Page images and extracted text:
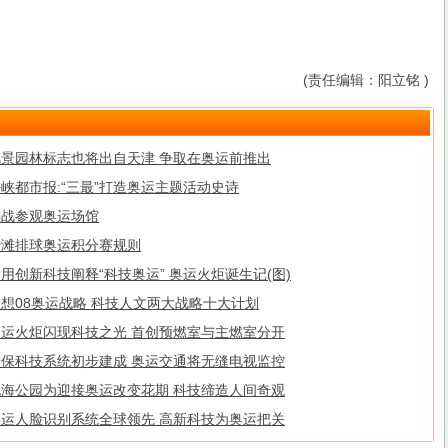
(责任编辑：阳立铭 )
风景园林标志也将出自天津 争取在奥运前推出
峡都市报:“三最”打造奥运主题活动史诗
连战参观奥运场馆
沙滩排球奥运积分赛规则
用创新科技阐释“科技奥运” 奥运火炬诞生记(图)
想08奥运战略 科技人文两大战略十大计划
奥运火炬闪现科技之光 首创预燃室与主燃室分开
安保科技系统初步建成 奥运交通将无缝电视监控
北海公园为迎接奥运改变花期 科技缔造人间奇观
奥运人脸识别系统全球领先 高新科技为奥运把关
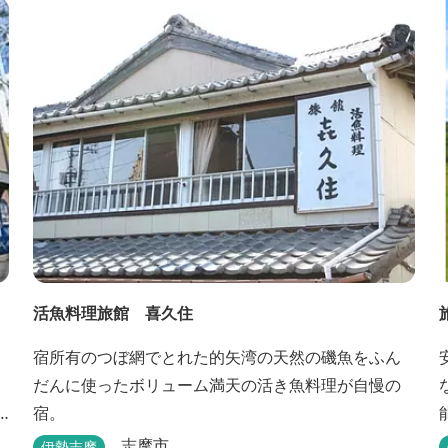
摩最大級の庭園露天風呂です。
の
勢
活魚料理旅館 喜久住
宿所有のつぼ網でとれた的矢湾の天然の磯魚をふん
だんに使ったボリューム満天の活き魚料理が自慢の
宿。
志摩市
伊勢志摩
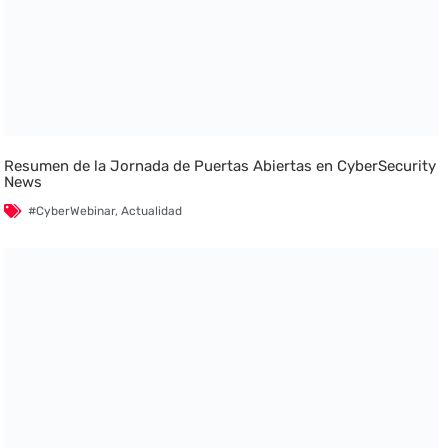
Resumen de la Jornada de Puertas Abiertas en CyberSecurity
News
#CyberWebinar
,
Actualidad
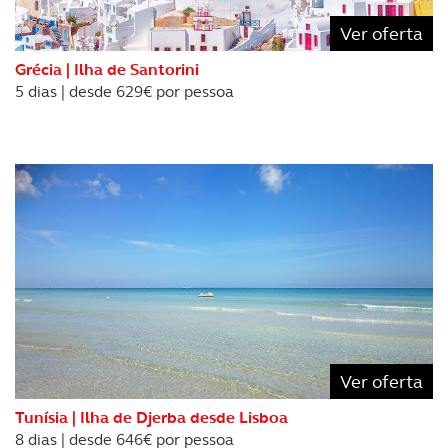
Consulte a política de cookies do site.
Ver oferta
Grécia | Ilha de Santorini
5 dias | desde 629€ por pessoa
Ver oferta
Tunísia | Ilha de Djerba desde Lisboa
8 dias | desde 646€ por pessoa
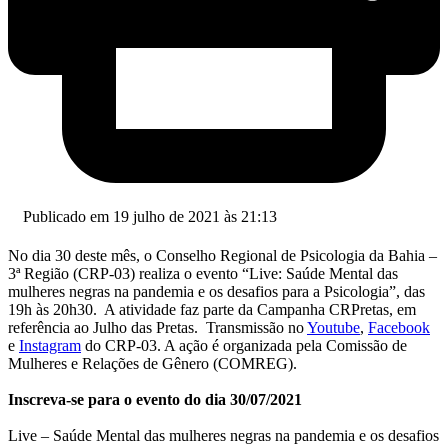
Publicado em 19 julho de 2021 às 21:13
No dia 30 deste mês, o Conselho Regional de Psicologia da Bahia –
3ª Região (CRP-03) realiza o evento “Live: Saúde Mental das
mulheres negras na pandemia e os desafios para a Psicologia”, das
19h às 20h30. A atividade faz parte da Campanha CRPretas, em
referência ao Julho das Pretas. Transmissão no
Youtube
,
Facebook
e
Instagram
do CRP-03. A ação é organizada pela Comissão de
Mulheres e Relações de Gênero (COMREG).
Inscreva-se para o evento do dia 30/07/2021
Live – Saúde Mental das mulheres negras na pandemia e os desafios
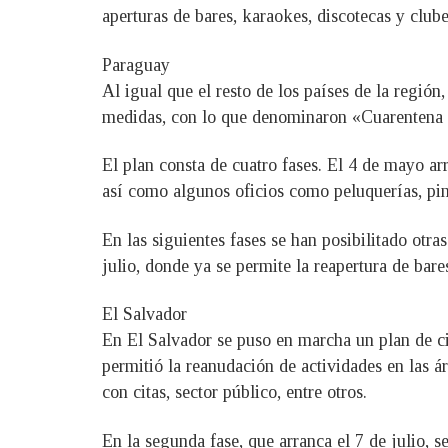
aperturas de bares, karaokes, discotecas y club
Paraguay
Al igual que el resto de los países de la regi
medidas, con lo que denominaron «Cuarentena I
El plan consta de cuatro fases. El 4 de mayo ar
así como algunos oficios como peluquerías, pint
En las siguientes fases se han posibilitado otra
julio, donde ya se permite la reapertura de bar
El Salvador
En El Salvador se puso en marcha un plan de ci
permitió la reanudación de actividades en las áre
con citas, sector público, entre otros.
En la segunda fase, que arranca el 7 de julio, se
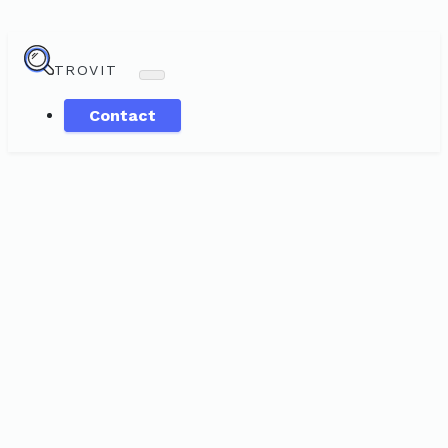
TROVIT
Contact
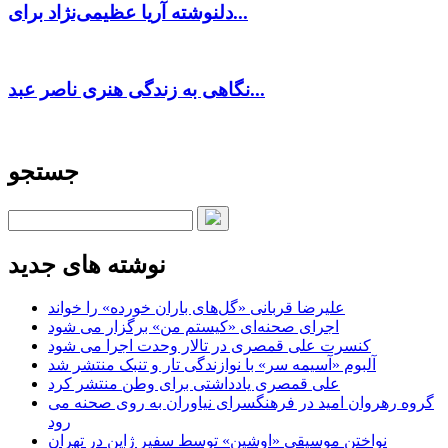
دلنوشته آریا عظیمی‌نژاد برای...
نگاهی به زندگی هنری ناصر عبد...
جستجو
نوشته های جدید
علیرضا قربانی «گل‌های باران خورده» را خواند
اجرای صحنه‌ای «کیستم من» برگزار می شود
کنسرت علی قمصری در تالار وحدت اجرا می شود
آلبوم «آسیمه سر» با نوازندگی تار و تنبک منتشر شد
علی قمصری یادداشتی برای وطن منتشر کرد
گروه رهروان امید در فرهنگسرای نیاوران به روی صحنه می
رود
نواختن موسیقی «اوشین» توسط سفیر ژاپن در تهران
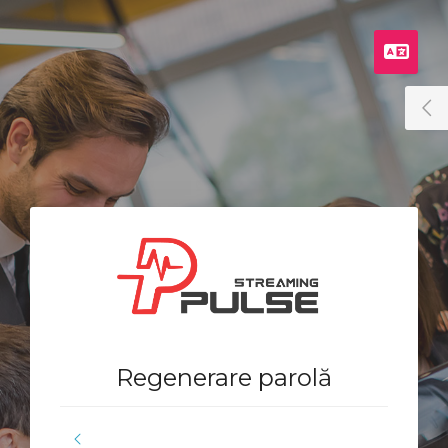
Rom
T
Regenerare parolă
Toggle Sidebar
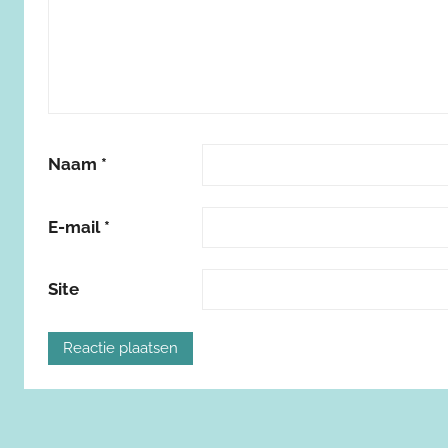
Naam
*
E-mail
*
Site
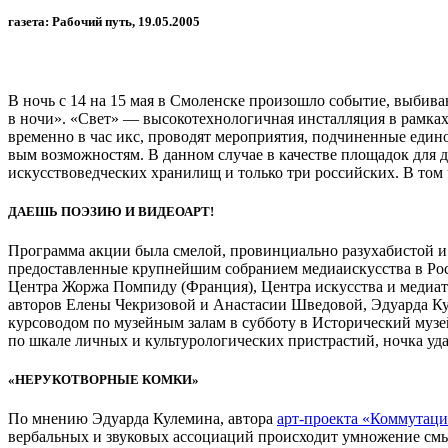
газета: Рабо­чий путь, 19.05.2005
В ночь с 14 на 15 мая в Смо­лен­ске про­изо­шло собы­тие, выби­ва­
в ночи». «Свет» — высо­ко­тех­но­ло­гич­ная инстал­ля­ция в рам­к
вре­менно в час икс, про­во­дят меро­при­я­тия, под­чи­нен­ные еди­
вым воз­мож­но­стям. В дан­ном слу­чае в каче­стве пло­ща­док для
искус­ство­вед­че­ских хра­ни­лищ и только три рос­сий­ских. В т
ДАЕШЬ ПОЭ­ЗИЮ И ВИДЕО­АРТ!
Про­грамма акции была сме­лой, про­вин­ци­ально разу­ха­би­стой 
предо­став­лен­ные круп­ней­шим собра­нием меди­а­ис­кус­ства в 
Цен­тра Жоржа Пом­пиду (Фран­ция), Цен­тра искус­ства и меди­а­т
авто­ров Елены Чекри­зо­вой и Ана­ста­сии Шве­до­вой, Эду­арда 
кур­со­во­дом по музей­ным залам в суб­боту в Исто­ри­че­ский муз
по шкале лич­ных и куль­ту­ро­ло­ги­че­ских при­стра­стий, ночка уда
«НЕРУ­КО­ТВОР­НЫЕ КОМКИ»
По мне­нию Эду­арда Куле­мина, автора
арт-проекта «Ком­му­та­ц
вер­баль­ных и зву­ко­вых ассо­ци­а­ций про­ис­хо­дит умно­же­ние см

Exercise description: An exact reproduction of the data above is required, with every picture removed.

Task result:
(责任编辑：阳立铭 )
风景园林标志也将出自天津 争取在奥运前推出
峡都市报:“三最”打造奥运主题活动史诗
连战参观奥运场馆
沙滩排球奥运积分赛规则
用创新科技阐释“科技奥运” 奥运火炬诞生记(图)
想08奥运战略 科技人文两大战略十大计划
奥运火炬闪现科技之光 首创预燃室与主燃室分开
安保科技系统初步建成 奥运交通将无缝电视监控
北海公园为迎接奥运改变花期 科技缔造人间奇观
奥运人脸识别系统全球领先 高新科技为奥运把关
摩最大級の庭園露天風呂です。
の
勢
活魚料理旅館 喜久住
宿所有のつぼ網でとれた的矢湾の天然の磯魚をふん
だんに使ったボリューム満天の活き魚料理が自慢の
宿。
志摩市
伊勢志摩
Resumen de la Jornada de Puertas Abiertas en CyberSecurity
News
#CyberWebinar
,
Actualidad
Consulte a política de cookies do site.
Ver oferta
Grécia | Ilha de Santorini
5 dias | desde 629€ por pessoa
Ver oferta
Tunísia | Ilha de Djerba desde Lisboa
8 dias | desde 646€ por pessoa
Publicado em 19 julho de 2021 às 21:13
No dia 30 deste mês, o Conselho Regional de Psicologia da Bahia –
3ª Região (CRP-03) realiza o evento “Live: Saúde Mental das
mulheres negras na pandemia e os desafios para a Psicologia”, das
19h às 20h30. A atividade faz parte da Campanha CRPretas, em
referência ao Julho das Pretas. Transmissão no
Youtube
,
Facebook
e
Instagram
do CRP-03. A ação é organizada pela Comissão de
Mulheres e Relações de Gênero (COMREG).
Inscreva-se para o evento do dia 30/07/2021
Live – Saúde Mental das mulheres negras na pandemia e os desafios
aperturas de bares, karaokes, discotecas y club
Paraguay
Al igual que el resto de los países de la regi
medidas, con lo que denominaron «Cuarentena I
El plan consta de cuatro fases. El 4 de mayo ar
así como algunos oficios como peluquerías, pint
En las siguientes fases se han posibilitado otra
julio, donde ya se permite la reapertura de bar
El Salvador
En El Salvador se puso en marcha un plan de ci
permitió la reanudación de actividades en las áre
con citas, sector público, entre otros.
En la segunda fase, que arranca el 7 de julio, se
TROVIT
Contact
دلنوشته آریا عظیمی‌نژاد برای...
نگاهی به زندگی هنری ناصر عبد...
جستجو
نوشته های جدید
علیرضا قربانی «گل‌های باران خورده» را خواند
اجرای صحنه‌ای «کیستم من» برگزار می شود
کنسرت علی قمصری در تالار وحدت اجرا می شود
آلبوم «آسیمه سر» با نوازندگی تار و تنبک منتشر شد
علی قمصری یادداشتی برای وطن منتشر کرد
گروه رهروان امید در فرهنگسرای نیاوران به روی صحنه می
رود
نواختن موسیقی «اوشین» توسط سفیر ژاپن در تهران
Rom
T
Regenerare parolă
Toggle Sidebar
Naam
*
E-mail
*
Site
газета: Рабо­чий путь, 19.05.2005
В ночь с 14 на 15 мая в Смо­лен­ске про­изо­шло собы­тие, выби­ва­
в ночи». «Свет» — высо­ко­тех­но­ло­гич­ная инстал­ля­ция в рам­к
вре­менно в час икс, про­во­дят меро­при­я­тия, под­чи­нен­ные еди­
вым воз­мож­но­стям. В дан­ном слу­чае в каче­стве пло­ща­док для
искус­ство­вед­че­ских хра­ни­лищ и только три рос­сий­ских. В т
ДАЕШЬ ПОЭ­ЗИЮ И ВИДЕО­АРТ!
Про­грамма акции была сме­лой, про­вин­ци­ально разу­ха­би­стой 
предо­став­лен­ные круп­ней­шим собра­нием меди­а­ис­кус­ства в 
Цен­тра Жоржа Пом­пиду (Фран­ция), Цен­тра искус­ства и меди­а­т
авто­ров Елены Чекри­зо­вой и Ана­ста­сии Шве­до­вой, Эду­арда 
кур­со­во­дом по музей­ным залам в суб­боту в Исто­ри­че­ский муз
по шкале лич­ных и куль­ту­ро­ло­ги­че­ских при­стра­стий, ночка уда
«НЕРУ­КО­ТВОР­НЫЕ КОМКИ»
По мне­нию Эду­арда Куле­мина, автора
арт-проекта «Ком­му­та­ц
вер­баль­ных и зву­ко­вых ассо­ци­а­ций про­ис­хо­дит умно­же­ние см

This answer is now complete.